1. Dez. 2025Blutdruckmanagement in der Bevölkerung verbessern

Hypertonie auf Notfallstation erkennen und behandeln

Patienten mit Bluthochdruck im Zuge eines Aufenthalts auf einer Notfallstation zu erkennen und gleich eine entsprechende Therapie einzuleiten, könnte die Hypertonie-Versorgung in der Bevölkerung verbessern.

Druckskala und Stethoskop, abstrakter medizinischer Hintergrund
 Nikolai Sorokin – stock.adobe.com

Wenn Patienten auf die Notfallstation kommen, ist das eine gute Gelegenheit, eine allfällige Hypertonie zu erkennen. Foto:  Nikolai Sorokin – stock.adobe.com

Die Notfallstation bietet eine ideale Gelegenheit, Hypertonie zu diagnostizieren und direkt mit der Therapie zu beginnen – unabhängig vom Grund des Besuchs. Ein US-amerikanisches Forscherteam um Dr. Heather Prendergast von der University of Illinois in Chicago untersuchte, ob eine multimodale Intervention auf der Notfallstation den systolischen Blutdruck (systolic blood pressure, SBP) stärker senkt als die übliche Versorgung.

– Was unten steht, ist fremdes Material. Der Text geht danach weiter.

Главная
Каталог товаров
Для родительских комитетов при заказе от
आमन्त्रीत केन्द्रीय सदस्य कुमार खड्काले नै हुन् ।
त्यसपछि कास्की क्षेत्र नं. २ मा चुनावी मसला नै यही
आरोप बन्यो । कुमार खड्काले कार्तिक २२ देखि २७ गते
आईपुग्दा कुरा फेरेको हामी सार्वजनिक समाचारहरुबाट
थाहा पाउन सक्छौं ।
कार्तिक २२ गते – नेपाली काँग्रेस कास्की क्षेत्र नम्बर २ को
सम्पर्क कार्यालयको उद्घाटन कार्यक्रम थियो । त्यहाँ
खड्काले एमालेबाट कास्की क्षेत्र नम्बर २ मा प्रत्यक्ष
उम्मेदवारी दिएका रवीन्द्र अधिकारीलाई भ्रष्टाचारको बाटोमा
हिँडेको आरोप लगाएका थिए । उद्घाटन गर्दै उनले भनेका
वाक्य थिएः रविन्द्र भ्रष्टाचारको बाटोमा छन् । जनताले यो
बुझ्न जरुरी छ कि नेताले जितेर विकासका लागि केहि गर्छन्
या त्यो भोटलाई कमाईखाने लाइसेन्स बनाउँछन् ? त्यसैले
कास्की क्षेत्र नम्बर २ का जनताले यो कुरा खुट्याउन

Aufbau und Ziel der TOUCHED-Studie

Die prospektive, randomisierte TOUCHED-Studie (1) schloss 574 Erwachsene mit erhöhtem Blutdruck (≥140/90 bis ≤180/110 mmHg) ein, die die Notfallstation aus verschiedenen Gründen aufgesucht und anschließend entlassen wurden. Die Teilnehmer wurden in zwei Gruppen aufgeteilt:

  • Kontrollgruppe: Standardinstruktionen zur Hypertonie und Empfehlung zur hausärztlichen Weiterbehandlung.
  • Interventionsgruppe: Ein dreiteiliger Ansatz (Education and mHealth Empowerment) aus
    • kurzer postakuter Beratung durch einen klinischen Pharmazeuten oder eine Pflegefachkraft,
    • Unterstützung beim täglichen Selbstmonitoring und der Adhärenz durch ein smartes Blutdruckmessgerät mit App und Erinnerungsfunktion sowie
    • gezielter Überweisung an den Hausarzt.

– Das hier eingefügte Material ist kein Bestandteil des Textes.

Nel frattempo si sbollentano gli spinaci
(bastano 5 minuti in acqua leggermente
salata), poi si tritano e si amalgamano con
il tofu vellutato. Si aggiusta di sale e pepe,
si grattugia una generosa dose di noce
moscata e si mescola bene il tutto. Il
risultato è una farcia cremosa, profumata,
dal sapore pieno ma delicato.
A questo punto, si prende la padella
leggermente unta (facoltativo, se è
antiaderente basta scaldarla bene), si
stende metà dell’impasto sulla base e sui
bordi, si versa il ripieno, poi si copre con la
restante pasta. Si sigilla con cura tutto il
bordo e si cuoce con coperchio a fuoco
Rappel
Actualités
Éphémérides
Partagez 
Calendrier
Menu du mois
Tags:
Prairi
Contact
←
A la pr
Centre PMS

Primärer Endpunkt war die Veränderung des systolischen Blutdrucks nach sechs Monaten. Sekundäre Endpunkte umfassten die Blutdruckveränderung nach drei Monaten, die Blutdruckkontrolle (≤140/90 mmHg) und Follow-up-Raten.

Das Durchschnittsalter der Teilnehmer betrug 51 Jahre, 56% waren Frauen. Die Mehrheit gehörte ethnischen Minderheiten an. Beide Gruppen waren soziodemografisch vergleichbar.

Ein Unterschied von 5 mmHg

Von den 574 Patienten lagen nach sechs Monaten Blutdruckdaten für 413 vor (210 in der Interventionsgruppe, 203 in der Kontrollgruppe). Beide Gruppen zeigten eine deutliche Blutdrucksenkung, doch die Interventionsgruppe schnitt signifikant besser ab (−14,3mmHg vs. −9,4mmHg). Die mittlere Differenz betrug 4,9mmHg (p = 0,02).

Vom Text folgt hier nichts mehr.